Washington’s Homestead Exemption Only Applies to Property in Washington, Supreme Court Rules
In In re Wieber, 347 P.3d 41 (Wash. 2015) (en banc), the Washington Supreme Court was asked: “Does the Washington homestead exemption law, RCW 6.13.010–.240 apply extra-territorially to real property located in other states?” The U.S. Bankruptcy Court, W.D. Wash. certified the question to the Supreme Court after a chapter 13 debtor claimed a Washington homestead exemption in an Alaska property, and a creditor (represented by Riddell Williams) objected. The Court answered in the negative—Washington’s homestead exemption only applies to real property located in Washington.
Washington’s statute defines a homestead as “real or personal property that the owner uses as a residence,” or that the owner intends to use as his or her principal home. RCW 6.13.010(1). The exemption protects up to $125,000 in equity in the homestead from attachment and execution by creditors. RCW 6.13.070(1), .030; Wieber at 44. In bankruptcy, individual debtors may chose between state and federal exemptions. 11 U.S.C. § 522(b)(2); Wieber at 42. If the debtor choses state exemptions, the law of the state where the bankruptcy is filed applies.
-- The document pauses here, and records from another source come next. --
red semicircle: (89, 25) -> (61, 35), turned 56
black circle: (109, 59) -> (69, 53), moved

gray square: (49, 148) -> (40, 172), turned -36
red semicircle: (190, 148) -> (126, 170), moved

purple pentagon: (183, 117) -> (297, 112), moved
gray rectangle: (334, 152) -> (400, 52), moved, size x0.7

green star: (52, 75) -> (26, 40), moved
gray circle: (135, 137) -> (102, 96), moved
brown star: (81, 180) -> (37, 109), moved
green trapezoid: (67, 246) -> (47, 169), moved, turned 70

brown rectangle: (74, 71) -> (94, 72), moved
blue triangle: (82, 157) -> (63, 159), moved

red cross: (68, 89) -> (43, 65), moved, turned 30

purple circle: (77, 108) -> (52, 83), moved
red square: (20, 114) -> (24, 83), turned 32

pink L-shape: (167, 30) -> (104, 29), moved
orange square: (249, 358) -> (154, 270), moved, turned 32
Id.
A majority of courts have declined extraterritorial application of state homestead exemptions. Id. The minority of courts that have permitted extraterritorial application did so on policy grounds—i.e., the purpose of the exemption is to provide a home for the family, irrespective of state boundaries—or on principles of statutory construction, when the statutes contained no language restricting the exemption to state residents. Id. at 42–43 (citations omitted). Washington’s homestead exemption is silent on extraterritorial application—there is no language expressly prohibiting or supporting its application to property outside of Washington. Id. at 44. Nonetheless, given the greater context of chapter 6.13 RCW and Title 6, “Enforcement of Judgments,” the Wieber Court found ample support for a statutory construction limiting the exemption to real property in Washington.
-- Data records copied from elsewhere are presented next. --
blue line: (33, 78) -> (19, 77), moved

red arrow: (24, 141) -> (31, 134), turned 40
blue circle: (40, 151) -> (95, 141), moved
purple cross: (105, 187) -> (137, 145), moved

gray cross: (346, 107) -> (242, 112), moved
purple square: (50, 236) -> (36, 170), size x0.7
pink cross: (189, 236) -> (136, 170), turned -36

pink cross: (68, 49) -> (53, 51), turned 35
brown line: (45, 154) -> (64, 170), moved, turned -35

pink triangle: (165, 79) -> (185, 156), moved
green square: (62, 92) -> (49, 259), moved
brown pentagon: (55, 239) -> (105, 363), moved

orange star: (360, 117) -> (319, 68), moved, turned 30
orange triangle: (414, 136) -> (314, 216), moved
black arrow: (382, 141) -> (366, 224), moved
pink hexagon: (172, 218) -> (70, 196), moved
The Court examined the “procedural” aspects of chapter 6.13 RCW, noting that these procedures plainly apply to Washington courts and agencies to control how the exemption is claimed, limited, and attacked, and “a consistent reading would also require the same actions to be taken by out-of-state courts and agencies” if the homestead exemption applied out-of-state. Id. at 44. The Court found it unlikely that the state legislature meant to impose procedural requirements on foreign courts or agencies, which the state would have no power to enforce, but which could not simply be “jettisoned” from the statute. Id. And, placing the exemption in greater statutory context, Title 6, “Enforcement of Judgments,” expressly applies to “the superior courts and district courts of this state.” Wieber at 45 (emphasis in original) (citation and internal quotations omitted). The statutory procedures cannot be applied extraterritorially, yet it would be “inconsistent with the comprehensive legislative scheme to apply some but not all portions of the homestead law extraterritorially.” Id.
Finally, the Court observed that the significant variation among homestead exemption statutes—with some states providing an unlimited exemption, others allowing none at all, and many gradations in between—further suggests that the legislature intended Washington’s unique homestead exemption to apply in Washington only. Id. at 46.